»Rotasia – eine Geschichte aus dem Morgenland«

Wenn aus Fremden Freunde werden…
…dann gibt es nicht nur etwas zu feiern.
In diesem Jahr entführte die Theatergruppe der GS Adenbüttel, bestehend aus 40 Kindern der Klassenstufen 2-4, unter der Leitung von Kathinka Isbruch-Thiel und Thomas Gottschlich die zumeist jungen Zuschauerinnen und Zuschauer im Kleinen Haus in das morgenländlich angehauchte Fantasieland Rotasia.

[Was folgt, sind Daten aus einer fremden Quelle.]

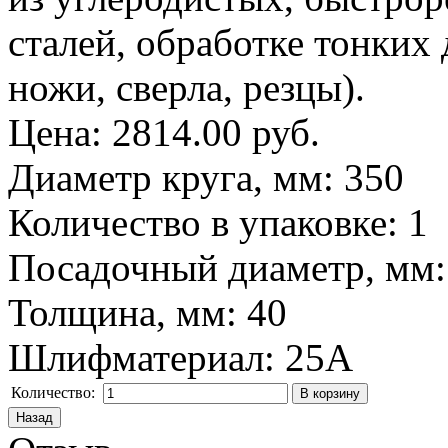
сталей, обработке тонких 
ножи, сверла, резцы).
Цена:
2814.00 руб.
Диаметр круга, мм
:
350
Количество в упаковке
:
1
Посадочный диаметр, мм
Толщина, мм
:
40
Шлифматериал
:
25A
Количество:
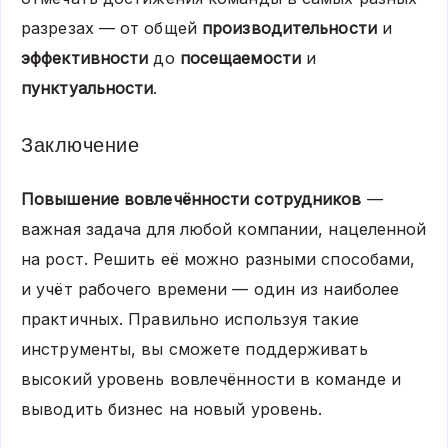
разрезах — от общей
производительности
и
эффективности
до
посещаемости
и
пунктуальности
.
Заключение
Повышение вовлечённости сотрудников
—
важная задача для любой компании, нацеленной
на рост. Решить её можно разными способами,
и учёт рабочего времени — один из наиболее
практичных. Правильно используя такие
инструменты, вы сможете поддерживать
высокий уровень вовлечённости в команде и
выводить бизнес на новый уровень.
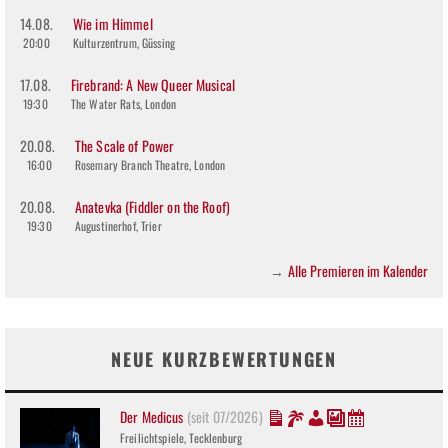
14.08.
Wie im Himmel
20:00
Kulturzentrum, Güssing
17.08.
Firebrand: A New Queer Musical
19:30
The Water Rats, London
20.08.
The Scale of Power
16:00
Rosemary Branch Theatre, London
20.08.
Anatevka (Fiddler on the Roof)
19:30
Augustinerhof, Trier
Alle Premieren im Kalender
→
NEUE KURZBEWERTUNGEN
Der Medicus
(seit 07/2026)
Freilichtspiele, Tecklenburg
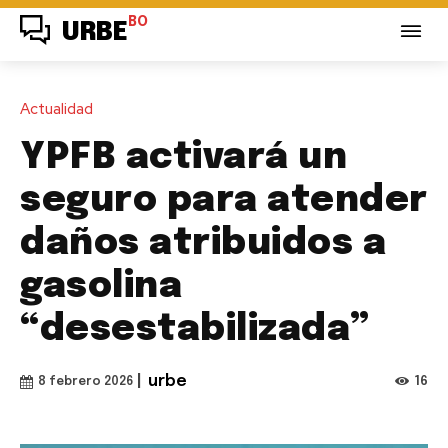
BO
URBE
Actualidad
YPFB activará un
seguro para atender
daños atribuidos a
gasolina
“desestabilizada”
|
urbe
16
8 febrero 2026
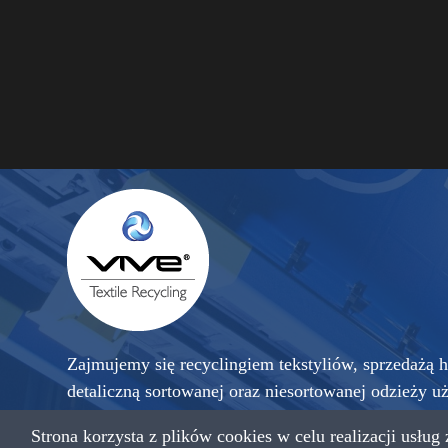
Zajmujemy się recyclingiem tekstyliów, sprzedażą h
detaliczną sortowanej oraz niesortowanej odzieży u
sprowadzanej z krajów zachodniej Europy, a także 
Strona korzysta z plików cookies w celu realizacji usług
przetworzonego na czyściwo przemysłowe.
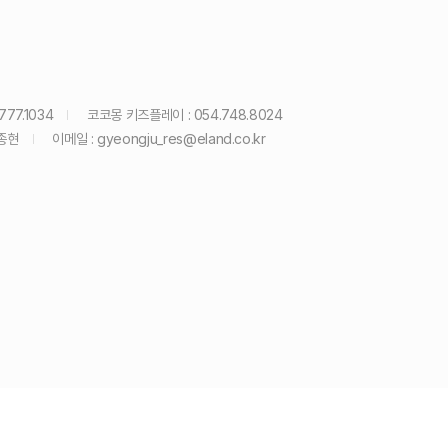
777.1034
코코몽 키즈플레이 : 054.748.8024
종현
이메일 :
gyeongju_res@eland.co.kr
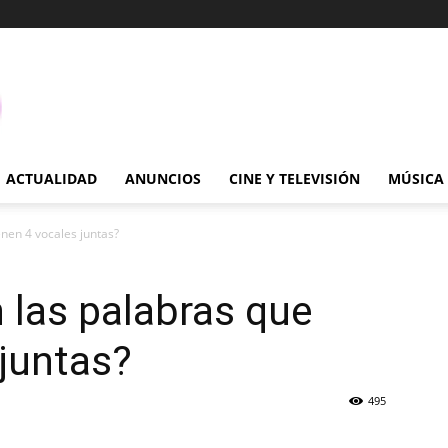
ACTUALIDAD
ANUNCIOS
CINE Y TELEVISIÓN
MÚSICA
nen 4 vocales juntas?
 las palabras que
 juntas?
495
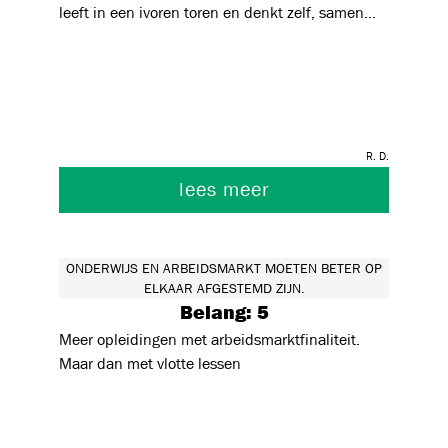
leeft in een ivoren toren en denkt zelf, samen
met ideologische medestanders in de politiek, te
kunnen bepalen wat de samenleving nodig
heeft.
R. D.
lees meer
ONDERWIJS EN ARBEIDSMARKT MOETEN BETER OP
ELKAAR AFGESTEMD ZIJN.
Belang: 5
Meer opleidingen met arbeidsmarktfinaliteit.
Maar dan met vlotte lessen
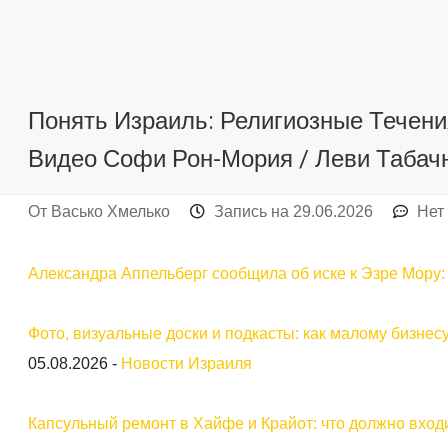
Понять Израиль: Религиозные Течени
Видео Софи Рон-Мория / Леви Табач
От
Васько Хмелько
Запись на
29.06.2026
Нет
Александра Аппельберг сообщила об иске к Эзре Мору: с
Фото, визуальные доски и подкасты: как малому бизнес
05.08.2026
-
Новости Израиля
Капсульный ремонт в Хайфе и Крайот: что должно входи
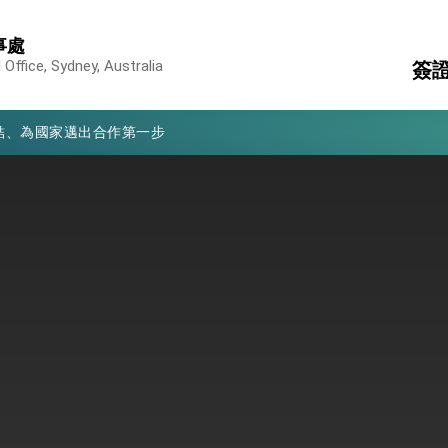
亮世界」及「台灣智慧醫療與健康產業展」預告短片，向世界展現台灣守
事處
有權利走向世界 盼與理念相近國家共同維護國際秩序
Office, Sydney, Australia
簽
行國是訪問
結、為國家邁出合作第一步
護
駐
旅
消
構
大歷史性突破 總統強調將以3大面向加速臺灣經濟轉型升級 籲請立
%且不疊加 我輸美2072項產品豁免對等關稅
：自由世界 需要台灣，團結合作方能守護繁榮
外交部長林佳龍出席《台灣光華雜誌》50週年慶「見證蛻變，分享世界的光華」開幕
會 說明臺美合作三大戰略方向 盼與民主夥伴共同引領 下一個世代的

In Rotasia ist, wie der Name es schon andeutet, alles rot: die Gebäude und sogar die Menschen in Rotasia, vom König bis zur Dienerschaft, sind alle eintönig rot gekleidet. Und merkwürdig strenge Sitten haben sie dort. So ist es zum Beispiel verpönt, Bücher zu lesen, besonders die, die über die übrige Welt Auskunft geben, denn jeder in Rotasia weiß, dass es kein anderes Land auf der Welt gibt. Die Rotasier sind sich selbst genug und schätzen ihre „Eintönigkeit“.
Doch Prinz Shadi, überzeugend dargestellt durch zwei Schülerinnen im ständigen Wechsel der Rolle, will sich damit nicht zufrieden geben, liest das Buch „Über die Länder der Welt“ und träumt fortan davon, diese kennen zu lernen. Interessanterweise erhält er Hilfe und Ratschlag von seinem Vater und begibt sich mit seinen Gefährten auf die Reise, die Welt zu entdecken, Gefahren zu begegnen und Fremde zu Freunden zu machen.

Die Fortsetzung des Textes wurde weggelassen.